Federal Judge Dismissed Lawsuit by Tofurky and Others Over New Meat Labeling Law
Written by AskTheLawyers.com™
As Thanksgiving approaches, many vegetarians and those who choose to eat plant-based foods will be pursuing non-meat substitutes such as Turtle Island Foods’ popular tofurky as well as a variety of popular plant-based burgers and other products. However, the labeling of these non-meat products came into question when Missouri introduced a new labeling law, prohibiting companies from “misrepresenting a product as meat that is not derived from harvested production [of] livestock or poultry”. Missouri is the first state to introduce this type of bill, with penalties of up to one year in jail and a fine of $1,000 for violation.
The “fake meat” labeling law was not particularly well-received.
Tofurky and other non-profit corporations whose purpose is to create and support companies that produce plant-based or clean meat products immediately challenged the bill. Their official complaint against the state of Missouri claimed that the new labeling law “is a content-based, overbroad, and vague criminal law that prevents the sharing of truthful information and impedes competition by plant-based and clean-meat companies in the marketplace.” The complaint goes on to allege that this Statute is in direct violation of the First Amendment of the United States regarding freedom of speech.
After reviewing their argument, U.S. District Judge Fernando Gaitan Jr. dismissed the lawsuit.
The judge pointed out that “the statute only prohibits companies from misleading consumers into believing that a product is meat from livestock when it is, in fact, plant-based or lab-grown.” Seeing as none of the plaintiffs had violated the application of the law, nor would it force them to change their labeling as each of the products in question clearly evidence on the packaging that their products are plant-based, it seems there was nowhere else for the lawsuit to go.
Despite the dismissal of this lawsuit, it sets up a useful precedent for the law’s interpretation and application.

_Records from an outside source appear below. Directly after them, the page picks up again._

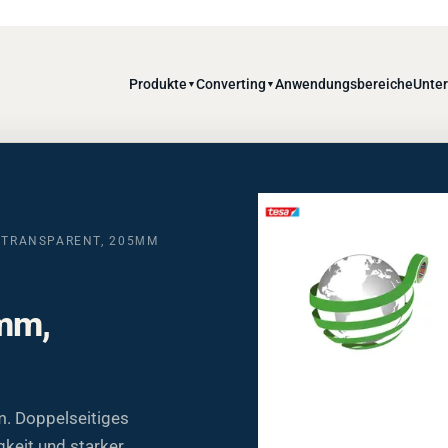
Produkte
Converting
Anwendungsbereiche
Unte
▼
▼
, TRANSPARENT, 205ΜM
2mm,
m. Doppelseitiges
keit und starker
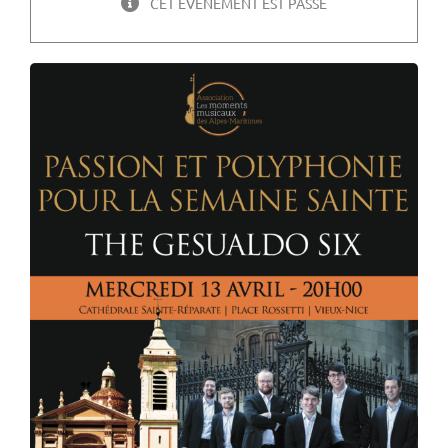
CET ÉVÈNEMENT EST PASSÉ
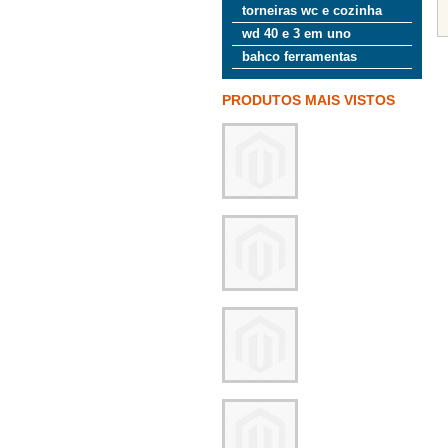
torneiras wc e cozinha
wd 40 e 3 em uno
bahco ferramentas
PRODUTOS MAIS VISTOS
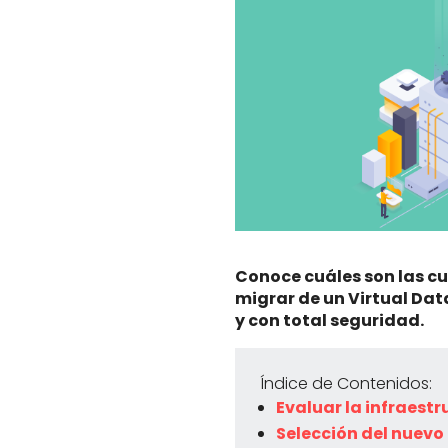
Conoce cuáles son las cu
migrar de un Virtual Dat
y con total seguridad.
Índice de Contenidos:
Evaluar la infraest
Selección del nuevo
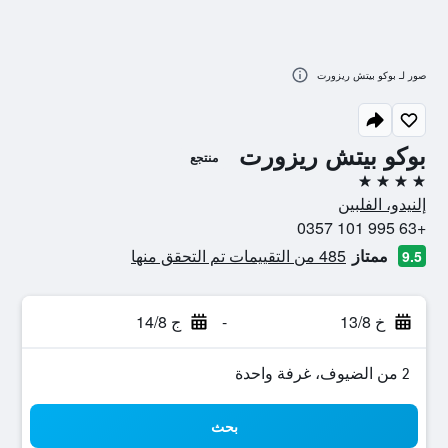
صور لـ بوكو بيتش ريزورت
بوكو بيتش ريزورت
منتجع
4 نجوم
إلنيدو، الفلبين
+63 995 101 0357
ممتاز
485 من التقييمات تم التحقق منها
9.5
خ 13/8
-
ج 14/8
2 من الضيوف، غرفة واحدة
بحث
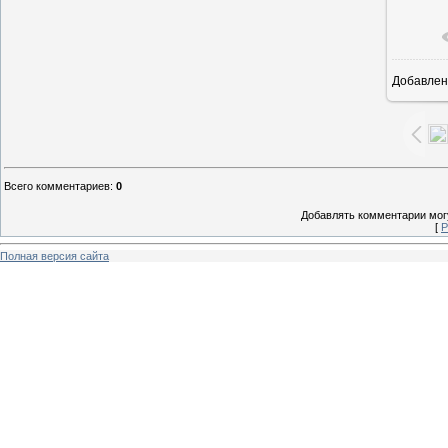
Добавлен
1
Всего комментариев
:
0
Добавлять комментарии могу
[
Р
Полная версия сайта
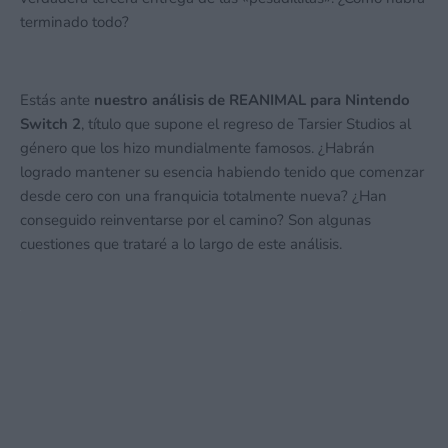
terminado todo?
Estás ante
nuestro análisis de REANIMAL para Nintendo
Switch 2
, título que supone el regreso de Tarsier Studios al
género que los hizo mundialmente famosos. ¿Habrán
logrado mantener su esencia habiendo tenido que comenzar
desde cero con una franquicia totalmente nueva? ¿Han
conseguido reinventarse por el camino? Son algunas
cuestiones que trataré a lo largo de este análisis.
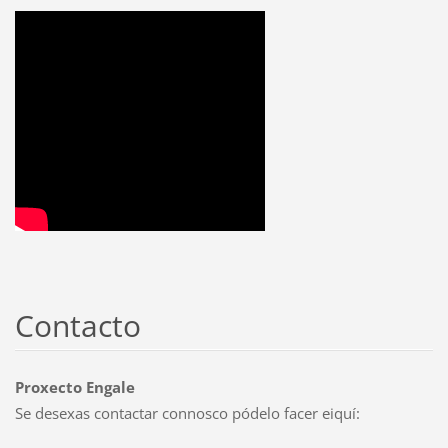
Contacto
Proxecto Engale
Se desexas contactar connosco pódelo facer eiquí:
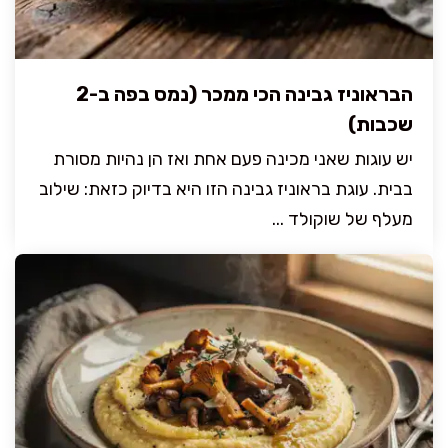
הבראוניז גבינה הכי ממכר (נמס בפה ב-2
שכבות)
יש עוגות שאני מכינה פעם אחת ואז הן נהיות מסורת
בבית. עוגת בראוניז גבינה הזו היא בדיוק כזאת: שילוב
מעלף של שוקולד ...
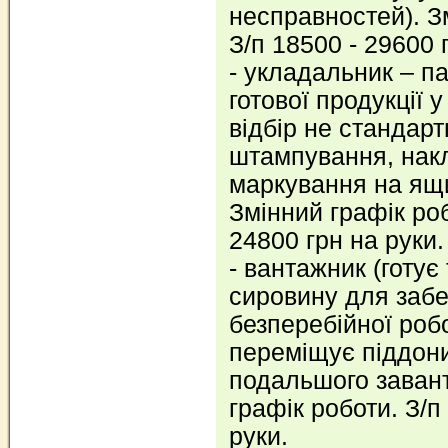
несправностей). З
З/п 18500 - 29600 
- укладальник – п
готової продукції у
відбір не стандарт
штампування, нак
маркування на ящи
Змінний графік роб
24800 грн на руки.
- вантажник (готує
сировину для заб
безперебійної роб
переміщує піддон
подальшого заван
графік роботи. З/п
руки.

Despite the somewhat vague nature of the law itself, this decision sets up a useful precedent for companies and courts moving forward. As long as a plant-based meat substitute truthfully discloses the ingredients on the labeling, and does not pretend to be meat from poultry or livestock, they are not at risk of prosecution for violating the fake meat labeling law. Still, the plaintiffs have appealed the judge’s decision and the labeling law will continue to be enforced until the time comes, if it does come, that it is overturned.
Missouri is only the first of several states to institute similar labeling laws regarding plant-based meat substitutes; Arkansas, Louisiana, Mississippi, Montana, South Dakota, and Wyoming are all taking similar measures to prevent the inaccurate advertisement of plant-based products as livestock or poultry. Depending on the application of these laws, complaints like the one discussed here may be likely to show up again in the near future.